__About this exercise__
What is needed is every line, exactly as given, from the line containing "ودية وباكستان وتركيا توقع" through the end of the data below.

__Page-level text extractions__
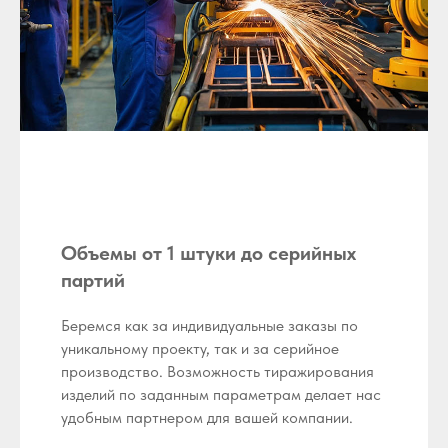
Объемы от 1 штуки до серийных
партий
Беремся как за индивидуальные заказы по
уникальному проекту, так и за серийное
производство. Возможность тиражирования
изделий по заданным параметрам делает нас
удобным партнером для вашей компании.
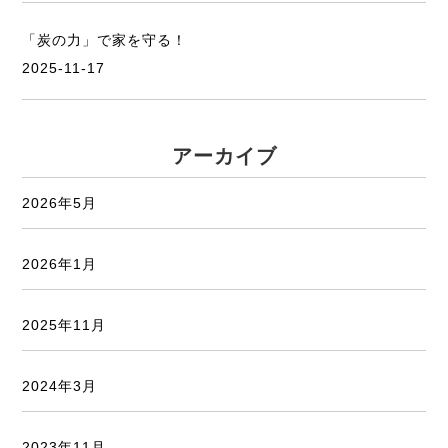
「炭の力」で家を守る！
2025-11-17
アーカイブ
2026年5月
2026年1月
2025年11月
2024年3月
2023年11月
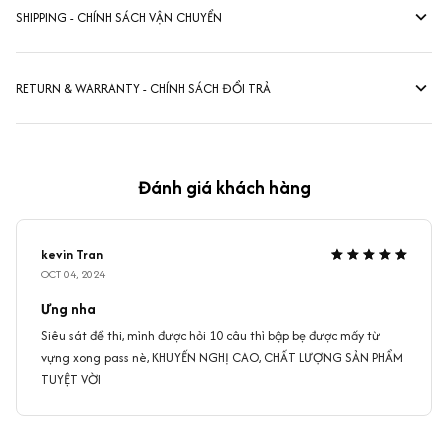
SHIPPING - CHÍNH SÁCH VẬN CHUYỂN
RETURN & WARRANTY - CHÍNH SÁCH ĐỔI TRẢ
Đánh giá khách hàng
kevin Tran
OCT 04, 2024
Ưng nha
Siêu sát đề thi, mình được hỏi 10 câu thì bập bẹ được mấy từ
vựng xong pass nè, KHUYẾN NGHỊ CAO, CHẤT LƯỢNG SẢN PHẨM
TUYỆT VỜI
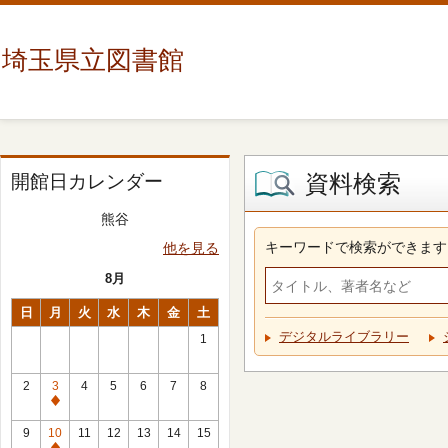
埼玉県立図書館
資料検索
開館日カレンダー
熊谷
キーワードで検索ができます
他を見る
8月
日
月
火
水
木
金
土
デジタルライブラリー
1
2
3
4
5
6
7
8
休
館
9
10
11
12
13
14
15
日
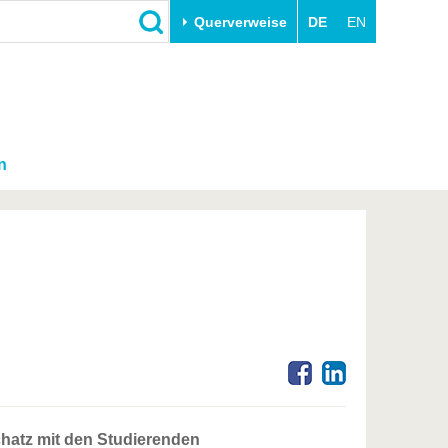
Querverweise
DE
EN
n
chatz mit den Studierenden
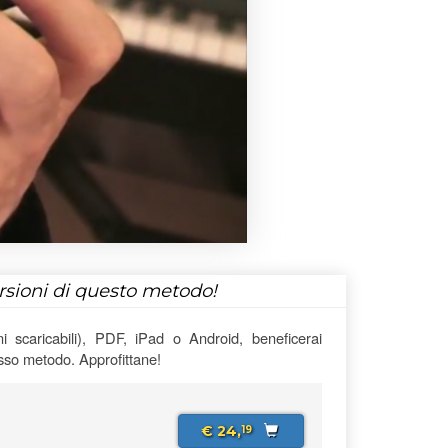
ersioni di questo metodo!
 scaricabili), PDF, iPad o Android, beneficerai
esso metodo. Approfittane!
€ 24,
19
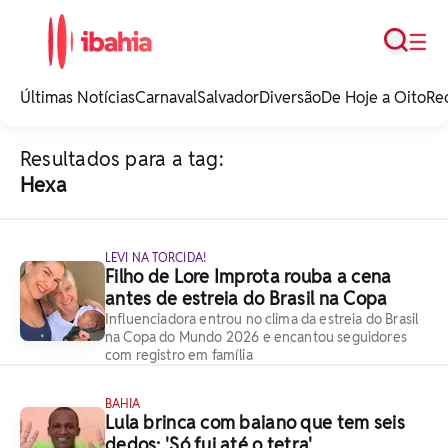
Busca
☰
iBahia é o portal de
noticias e
Últimas Notícias
Carnaval
Salvador
Diversão
De Hoje a Oito
Re
entretenimento da
Bahia.
Resultados para a tag:
Hexa
LEVI NA TORCIDA!
Filho de Lore Improta rouba a cena
antes de estreia do Brasil na Copa
Influenciadora entrou no clima da estreia do Brasil
na Copa do Mundo 2026 e encantou seguidores
com registro em família
BAHIA
Lula brinca com baiano que tem seis
dedos: 'Só fui até o tetra'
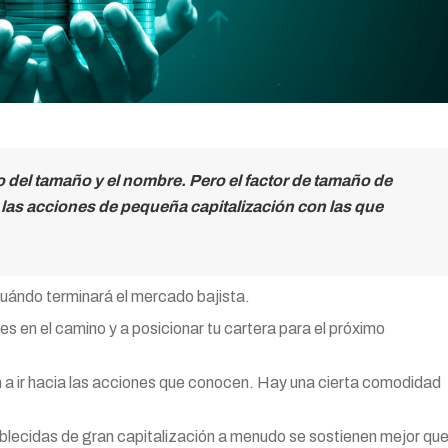
 del tamaño y el nombre. Pero el factor de tamaño de
las acciones de pequeña capitalización con las que
cuándo terminará el mercado bajista.
es en el camino y a posicionar tu cartera para el próximo
en a ir hacia las acciones que conocen. Hay una cierta comodidad
ablecidas de gran capitalización a menudo se sostienen mejor qu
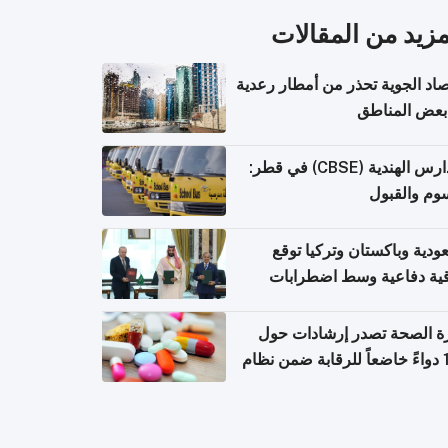
مزيد من المقالات
صاد الجوية تحذر من أمطار رعدية
بعض المناطق
المدارس الهندية (CBSE) في قطر:
وم والقبول
ودية وباكستان وتركيا توقع
قية دفاعية وسط اضطرابات
مية
ة الصحة تصدر إرشادات حول
140 دواءً خاضعاً للرقابة ضمن نظام
اريح الإلكترونية للسفر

__Answer to the problem__
ودية وباكستان وتركيا توقع
قية دفاعية وسط اضطرابات
مية
ة الصحة تصدر إرشادات حول
140 دواءً خاضعاً للرقابة ضمن نظام
اريح الإلكترونية للسفر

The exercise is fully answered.